Your answer must be the full listing, word for word, with no images in it.

:: Provided records ::

- - - - -

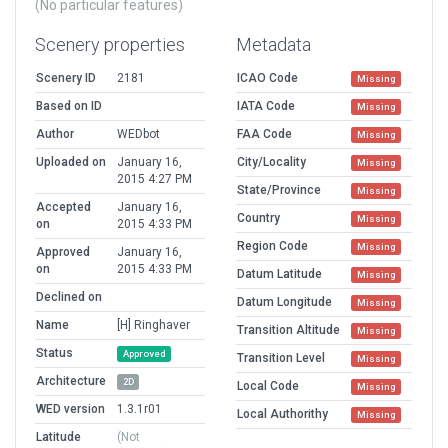
(No particular features)
Scenery properties
Metadata
Scenery ID
2181
ICAO Code
Missing
Based on ID
IATA Code
Missing
Author
WEDbot
FAA Code
Missing
Uploaded on
January 16,
City/Locality
Missing
2015 4:27 PM
State/Province
Missing
Accepted
January 16,
Country
Missing
on
2015 4:33 PM
Region Code
Missing
Approved
January 16,
on
2015 4:33 PM
Datum Latitude
Missing
Declined on
Datum Longitude
Missing
Name
[H] Ringhaver
Transition Altitude
Missing
Status
Approved
Transition Level
Missing
Architecture
2D
Local Code
Missing
WED version
1.3.1r01
Local Authorithy
Missing
Latitude
(Not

- - - - -

:: Result of this exercise ::
(No particular features)
Scenery properties
Metadata
Scenery ID
2181
ICAO Code
Missing
Based on ID
IATA Code
Missing
Author
WEDbot
FAA Code
Missing
Uploaded on
January 16,
City/Locality
Missing
2015 4:27 PM
State/Province
Missing
Accepted
January 16,
Country
Missing
on
2015 4:33 PM
Region Code
Missing
Approved
January 16,
on
2015 4:33 PM
Datum Latitude
Missing
Declined on
Datum Longitude
Missing
Name
[H] Ringhaver
Transition Altitude
Missing
Status
Approved
Transition Level
Missing
Architecture
2D
Local Code
Missing
WED version
1.3.1r01
Local Authorithy
Missing
Latitude
(Not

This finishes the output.